Waveform end-tidal capnography has been a thing since I was working in EMS in 2004...20 years ago...

Maybe I'm just salty because the RT extubated the last patient I intubated while they were securing the tube, and didn't recognize it. Hello, the BVM has a loss of resistance to bagging and sounds like fart sounds + diminished chest rise. Yay, two intubation notes on the same patient!

Also pretty certain that if was handled by an "emergency NP" working unsupervised, they would have left the room, patted theirselves on the back for the tube, then the patient would have coded from hypoxia.
I’m geographically limited but have yet to see an EMS rig that uses ETCO2 - is this standard in the rest of the country outside the super south?

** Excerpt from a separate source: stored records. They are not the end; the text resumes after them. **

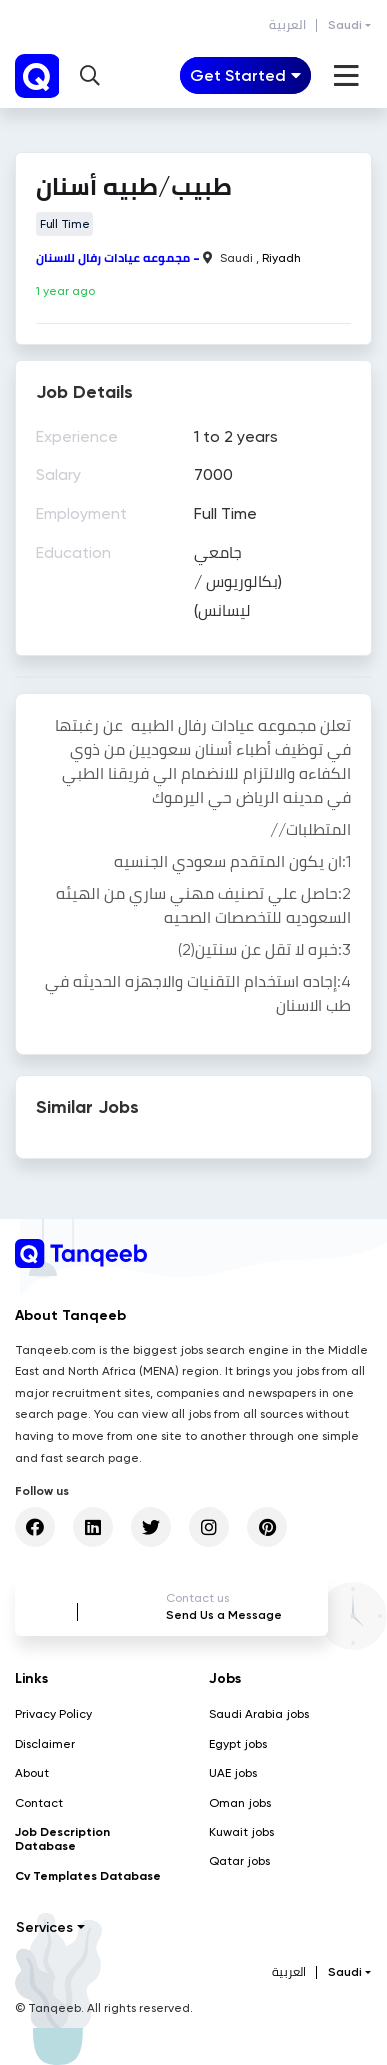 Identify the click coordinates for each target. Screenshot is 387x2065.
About (32, 1773)
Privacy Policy (53, 1714)
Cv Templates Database (88, 1876)
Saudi (345, 25)
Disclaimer (45, 1744)
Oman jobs (240, 1803)
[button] (90, 76)
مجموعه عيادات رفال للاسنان (113, 258)
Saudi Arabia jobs (259, 1714)
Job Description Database (62, 1839)
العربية (287, 25)
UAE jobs (233, 1773)
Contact (39, 1803)
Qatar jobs (239, 1861)
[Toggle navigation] (245, 75)
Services (44, 1927)
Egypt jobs (238, 1744)
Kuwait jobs (241, 1832)
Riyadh (281, 258) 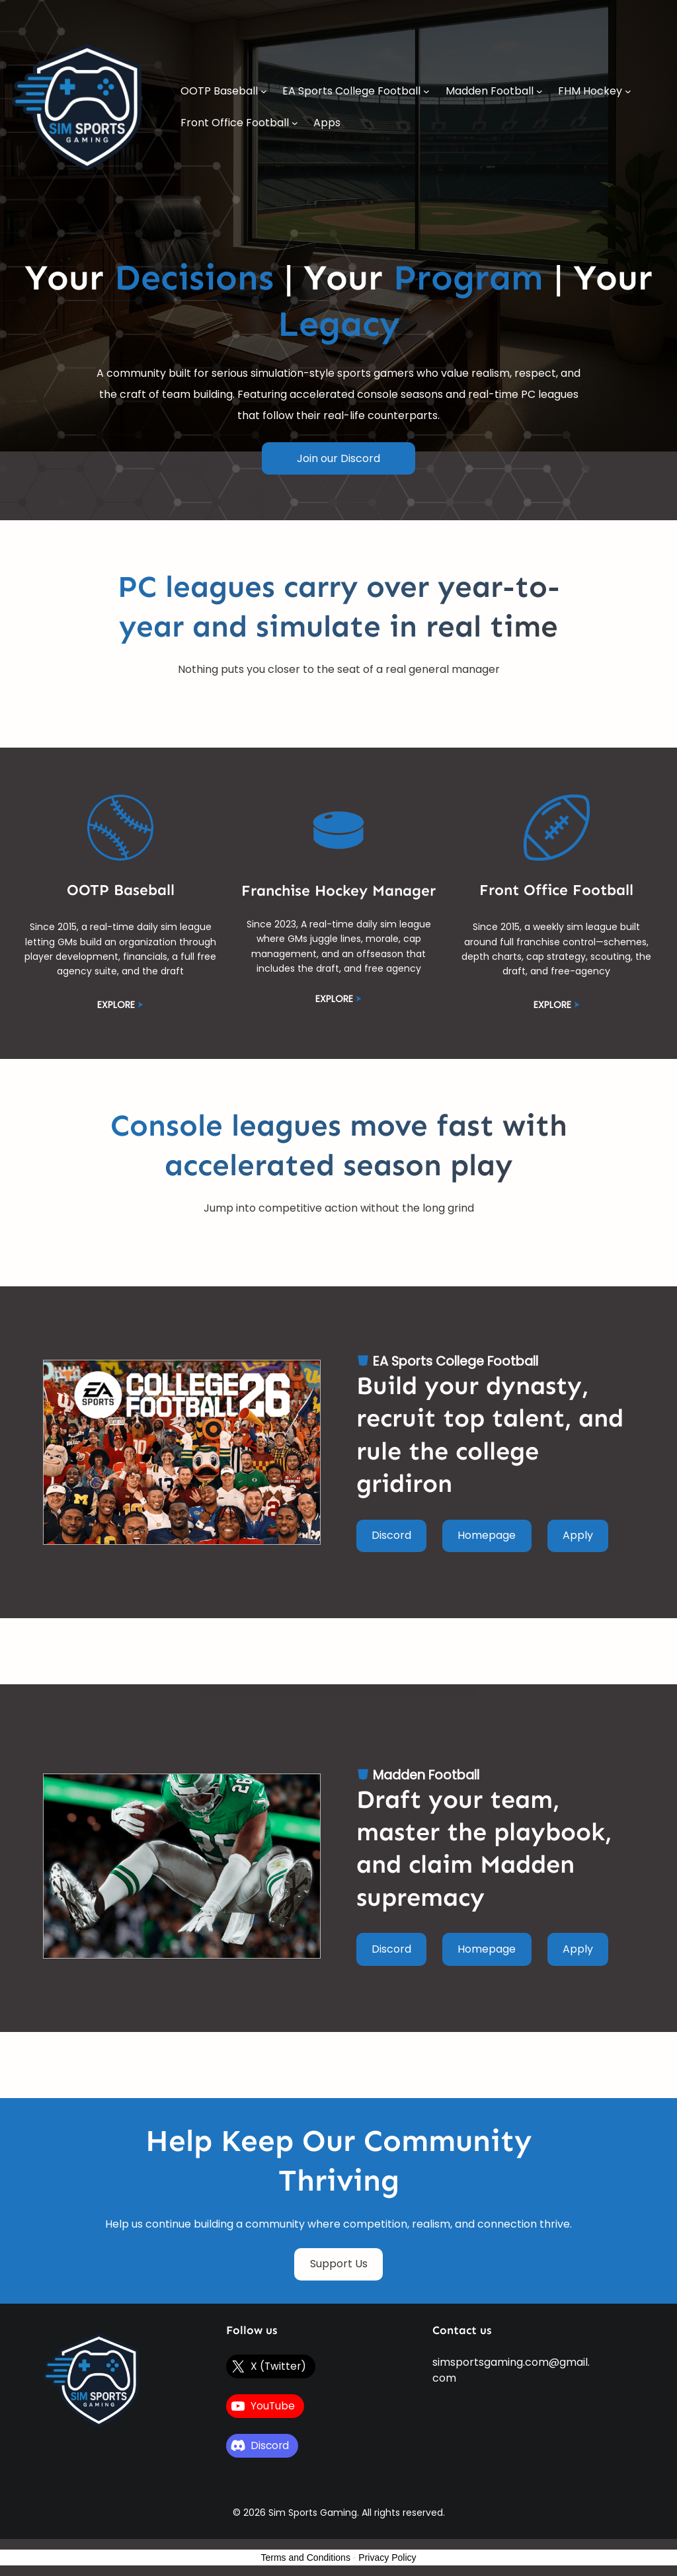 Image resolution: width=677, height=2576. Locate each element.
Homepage (487, 1535)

Have had a couple of cases now where EMS brings in a patient they “tubed”, ED doc doesn’t check the tube but can’t figure out why they’re desatting despite max vent support, and it’s because the ETT was never confirmed by anyone.

Obviously the vast majority of us do a great job ensuring the tube is either placed properly on the ED or confirmed by us on arrival but the lack of “standard” confirming ETT placement with capno is def still not a thing in many parts of the country.

Hell we only have 9 ETCO2 monitors for our main ED which sees 90,000+ per year.